Plusieurs centaines de personnes se sont rassemblées devant la « dent creuse » de la rue d’Aubagne. Espace tristement vide, derrière des grilles vertes, où les immeubles se sont effondrés le 5 novembre 2018 à 9 heures du matin. Beaucoup d’émotion parmi les familles des victimes, venues d’Italie, du Sénégal ou de Marseille. De l’émotion mais aussi une demande que la justice passe pour éviter de nouveaux drames.
«Pouvoir faire son deuil»
Nafi Ndiaye a pu pour la première fois être présente pour cet hommage. La mairie de Marseille a fait en sorte qu’elle obtienne un visa et puisse venir se recueillir là où son fils a perdu la vie. Selon son entourage elle n’arrivait pas à comprendre comment un immeuble avait pu s’effondrer en pleine ville. «La douleur était bloquée dans mon cœur, en venant ici, sur les lieux, en me recueillant, elle s’est un peu adoucie. Je vais pouvoir faire mon deuil », explique aujourd’hui Nafi Ndiaye.
Liliana Lalonde tient un portrait de son fils Julien, qui avait fait le tour du monde pour finalement s’installer à Marseille. « Le plus important c’est qu’on n’oublie pas, qu’on n’oublie pas qu’il y a eu des personnes qui sont mortes sans raison. Nous espérons que la justice va trouver les coupables ou les responsables », insiste Liliana Lalonde. Une lueur d’espoir pointe cependant, la « dent creuse » de la rue d’Aubagne devrait être transformer « en lieu de vie, en lieu d’espoir mais ce n’est que le début d’un changement » insiste Liliana qui lance un appel aux associations et aux collectivités locales : « s’il vous plait ne baissez pas les bras ».
« Essayez de ressentir ce que j’éprouve »
Les parents de Simona Carpignano font le déplacement d’Italie tous les 5 novembre pour rendre hommage à Simona, leur fille, décédée à 30 ans rue d’Aubagne. Avec émotion sa mère évoque ce mois d’octobre 2018 où ses parents lui avaient rendu visite : « C’était la joie, la bonne humeur, un avenir lumineux s’annonçait pour Simona. Un mois plus tard il n’y avait que des gravats et de la douleur. Les rêves de Simona se sont brisés dans ces bâtiments ». Maria, s’adresse ensuite à ceux qui sont à l’origine de ce drame : «Essayez pendant un instant de ressentir ce que je ressens. De ne plus jamais ressentir votre amour le plus cher. Pensez au silence, au vide que cela laisse. On nous a toujours demandé d’être courageux, soyez aussi courageux et faites face à ce qui est prévu par la justice ».

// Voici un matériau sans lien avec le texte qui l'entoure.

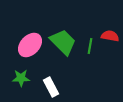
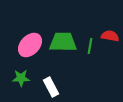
green trapezoid: rotated 44 degrees counterclockwise
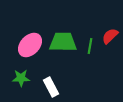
red semicircle: rotated 54 degrees counterclockwise
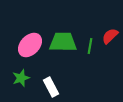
green star: rotated 18 degrees counterclockwise
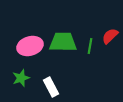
pink ellipse: moved 1 px down; rotated 30 degrees clockwise
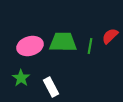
green star: rotated 18 degrees counterclockwise
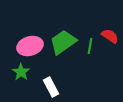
red semicircle: rotated 78 degrees clockwise
green trapezoid: rotated 36 degrees counterclockwise
green star: moved 6 px up
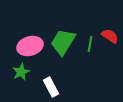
green trapezoid: rotated 24 degrees counterclockwise
green line: moved 2 px up
green star: rotated 12 degrees clockwise
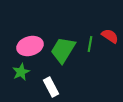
green trapezoid: moved 8 px down
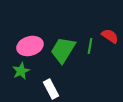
green line: moved 2 px down
green star: moved 1 px up
white rectangle: moved 2 px down
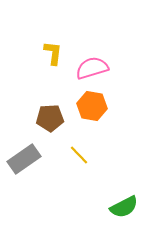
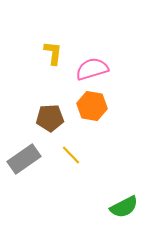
pink semicircle: moved 1 px down
yellow line: moved 8 px left
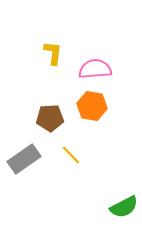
pink semicircle: moved 3 px right; rotated 12 degrees clockwise
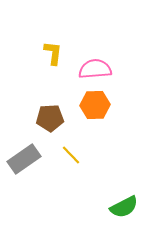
orange hexagon: moved 3 px right, 1 px up; rotated 12 degrees counterclockwise
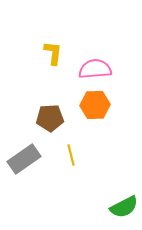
yellow line: rotated 30 degrees clockwise
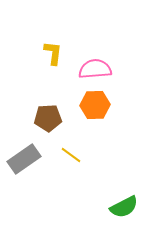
brown pentagon: moved 2 px left
yellow line: rotated 40 degrees counterclockwise
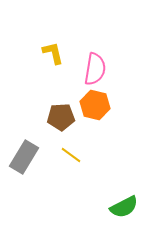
yellow L-shape: rotated 20 degrees counterclockwise
pink semicircle: rotated 104 degrees clockwise
orange hexagon: rotated 16 degrees clockwise
brown pentagon: moved 13 px right, 1 px up
gray rectangle: moved 2 px up; rotated 24 degrees counterclockwise
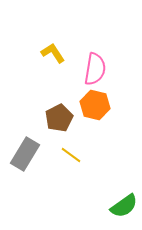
yellow L-shape: rotated 20 degrees counterclockwise
brown pentagon: moved 2 px left, 1 px down; rotated 24 degrees counterclockwise
gray rectangle: moved 1 px right, 3 px up
green semicircle: moved 1 px up; rotated 8 degrees counterclockwise
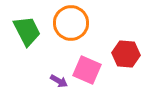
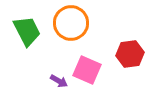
red hexagon: moved 4 px right; rotated 12 degrees counterclockwise
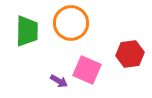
green trapezoid: rotated 28 degrees clockwise
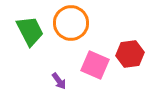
green trapezoid: moved 3 px right; rotated 28 degrees counterclockwise
pink square: moved 8 px right, 5 px up
purple arrow: rotated 24 degrees clockwise
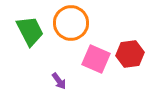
pink square: moved 1 px right, 6 px up
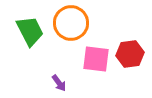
pink square: rotated 16 degrees counterclockwise
purple arrow: moved 2 px down
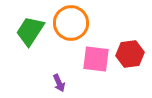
green trapezoid: rotated 120 degrees counterclockwise
purple arrow: rotated 12 degrees clockwise
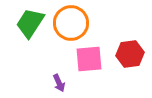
green trapezoid: moved 8 px up
pink square: moved 7 px left; rotated 12 degrees counterclockwise
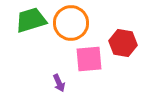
green trapezoid: moved 1 px right, 3 px up; rotated 40 degrees clockwise
red hexagon: moved 7 px left, 11 px up; rotated 16 degrees clockwise
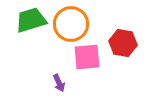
orange circle: moved 1 px down
pink square: moved 2 px left, 2 px up
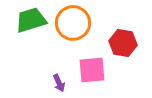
orange circle: moved 2 px right, 1 px up
pink square: moved 5 px right, 13 px down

«La situation est pire qu’avant»
Visiblement le drame de la rue d’Aubagne n’a pas résolu la crise du logement à Marseille. Selon Emmanuel Patris, président de l’association «Un Centre-ville pour tous » le mal logement gagne du terrain. « La crise s’amplifie car on a une explosion du prix de l’immobilier conjuguée à un manque criant de construction de logements sociaux. Cela génère une spirale en faveur des taudis et du mal logement. On a 20 à 30 arrêtés de périls chaque mois à Marseille et les évacuations continuent. La situation est dramatique ». Pour Emmanuel Patris il faut aussi repenser la politique de la ville. «A Noailles on a 4% de logements sociaux alors que 80% des habitants y sont éligibles».
Un plan Marshall pour le logement
Pour Kevin Vacher, militant contre le mal-logement du «Collectif du 5 novembre» : « On ne peut plus se contenter de demi-mesures et y aller touche par touche. Il faut un plan, une stratégie. La mairie a obtenu un milliard d’euros en prêt et en engagements de l’État pour la rénovation des écoles. Pourquoi la ville et la métropole ne sollicitent-elles pas l’État pour obtenir des moyens à cette hauteur et mettre un terme au mal logement ? ». A Marseille on dénombre 40 000 logements insalubres. 10 000 doivent être rénovés d’ici 2028 mais rien n’a encore vraiment commencé depuis 4 ans.
Pour le 6e anniversaire de la rue d’Aubagne, le trou béant des numéros 63 à 65 sera sans doute bouché mais de nombreuses brèches seront encore à colmater dans le logement de la cité phocéenne.